Continuity Correction vs Confidence Interval

1.1k Views Asked by At

I'm curious about approximation using normal approximation, for example in this case : Rolling dice Probability that Sum.

What is difference between continuity correction and confidence interval here? Or they are not related at all?

Let say in the problem above, we need the approximation must be within $\pm 0.03 \%$. What need to be changed from the accepted answer?

1

There are 1 best solutions below

2
On BEST ANSWER

Continuity correction and confidence interval are unrelated. In the case you linked, there is no confidence interval. A continuity correction is used when approximating a discrete distribution using a continuous one (the classical example is the normal approximation to the binomial).
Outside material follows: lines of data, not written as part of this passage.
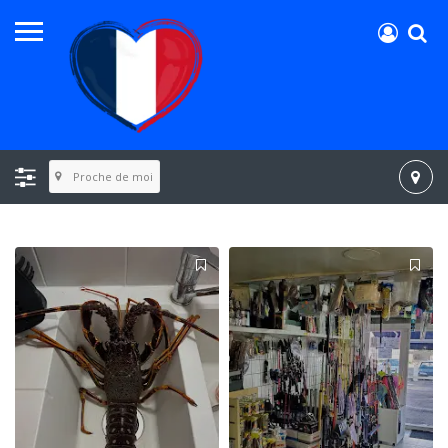
Proche de moi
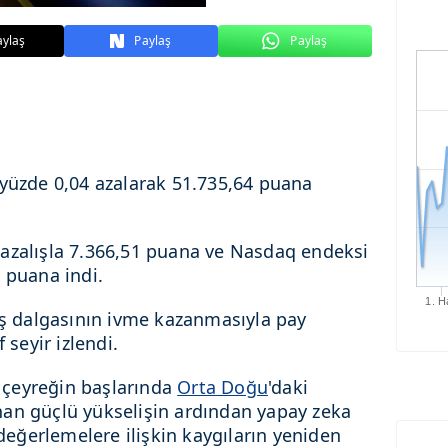
aylaş
Paylaş
Paylaş
 yüzde 0,04 azalarak 51.735,64 puana
azalışla 7.366,51 puana ve Nasdaq endeksi
 puana indi.
1. H
tış dalgasının ivme kazanmasıyla pay
 seyir izlendi.
ci çeyreğin başlarında
Orta Doğu
'daki
an güçlü yükselişin ardından yapay zeka
 değerlemelere ilişkin kaygıların yeniden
For a simpler example, imagine I'm flipping a coin 20 times and counting the number of heads. Obviously, this is a binomial random variable with $n = 20$ and $p = 0.5$. Say we want to find the probability that we get 10 to 15 heads. We could calculate the probability of getting 10, 11, 12, 13, 14, and 15 heads using binomial probability and then sum, but that is a lot of work. I'd rather use a normal approximation to do it in one fell swoop.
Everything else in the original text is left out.